— Ты весьма прозорлив, хозяин. И все же… — возразил Кастор с деланым сожалением.
— И все же? — повторил сенатор.
— Брат и сестра прибыли со свитой человек в двадцать, и все они готовы поклясться, что ни Маврик, ни Сергия не покидали своих мест все время, пока длились бои.
— Ну, с тех пор как существует этот мир, свидетелей всегда можно купить, — заметил Аврелий, еще питая слабую надежду.
— Рядом находились сотни зрителей, хозяин. Вряд ли возможно не только подкупить их всех, но хотя бы даже попытаться вовлечь в эту историю! — разочаровал Аврелия александриец.
— Ты прав, Кастор, — согласился сенатор. — Это оказалась глупая идея.
— Но я еще не закончил, хозяин. Похоже, видели какую-то женщину в казарме как раз в ту ночь, когда умер Турий. Ее лицо было скрыто покрывалом, и часовые не узнали ее. И, по правде говоря, не очень-то и собирались задержать… в соответствии с негласными правилами… Такое ведь не первый раз случается, когда знатная дама ночью навещает какого-нибудь красавца гладиатора…

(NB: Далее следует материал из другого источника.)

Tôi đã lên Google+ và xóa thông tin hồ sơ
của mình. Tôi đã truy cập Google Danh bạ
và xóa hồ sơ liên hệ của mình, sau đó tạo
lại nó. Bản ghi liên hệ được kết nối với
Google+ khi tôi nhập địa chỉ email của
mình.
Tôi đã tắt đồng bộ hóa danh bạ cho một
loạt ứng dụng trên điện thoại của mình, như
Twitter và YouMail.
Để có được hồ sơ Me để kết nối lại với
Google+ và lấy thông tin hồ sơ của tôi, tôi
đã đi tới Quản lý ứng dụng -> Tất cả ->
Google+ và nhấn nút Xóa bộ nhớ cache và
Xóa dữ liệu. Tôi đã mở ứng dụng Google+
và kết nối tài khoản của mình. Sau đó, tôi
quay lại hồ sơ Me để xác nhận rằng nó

Покрывало, наверное, чтобы специально скрыть лицо, которого никто не должен видеть… Разволновавшись, Аврелий даже привстал.
— Возможно, из разговора с Турием загадочная матрона узнала, что ретиарию что-то известно об убийстве Хелидона. Может, этот дурак даже решился шантажировать ее. И наутро вот он — убит в своей комнате! — обрадовался сенатор, что угадал, как все случилось.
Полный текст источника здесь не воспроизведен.